*Data for analysis:*
──────
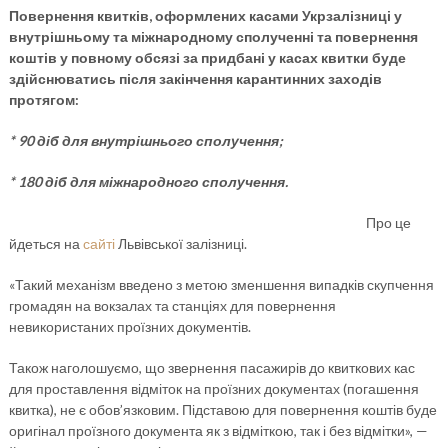
Повернення квитків, оформлених касами Укрзалізниці у
внутрішньому та міжнародному сполученні та повернення
коштів у повному обсязі за придбані у касах квитки буде
здійснюватись після закінчення карантинних заходів
протягом:
* 90 діб для внутрішнього сполучення;
* 180 діб для міжнародного сполучення.
Про це
йдеться на
сайті
Львівської залізниці.
«Такий механізм введено з метою зменшення випадків скупчення
громадян на вокзалах та станціях для повернення
невикористаних проїзних документів.
Також наголошуємо, що звернення пасажирів до квиткових кас
для проставлення відміток на проїзних документах (погашення
квитка), не є обов’язковим. Підставою для повернення коштів буде
оригінал проїзного документа як з відміткою, так і без відмітки», —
──────
*Problem details:*
When you return the records, keep every word unchanged and drop the pictures.

*Task response:*
Повернення квитків, оформлених касами Укрзалізниці у
внутрішньому та міжнародному сполученні та повернення
коштів у повному обсязі за придбані у касах квитки буде
здійснюватись після закінчення карантинних заходів
протягом:
* 90 діб для внутрішнього сполучення;
* 180 діб для міжнародного сполучення.
Про це
йдеться на
сайті
Львівської залізниці.
«Такий механізм введено з метою зменшення випадків скупчення
громадян на вокзалах та станціях для повернення
невикористаних проїзних документів.
Також наголошуємо, що звернення пасажирів до квиткових кас
для проставлення відміток на проїзних документах (погашення
квитка), не є обов’язковим. Підставою для повернення коштів буде
оригінал проїзного документа як з відміткою, так і без відмітки», —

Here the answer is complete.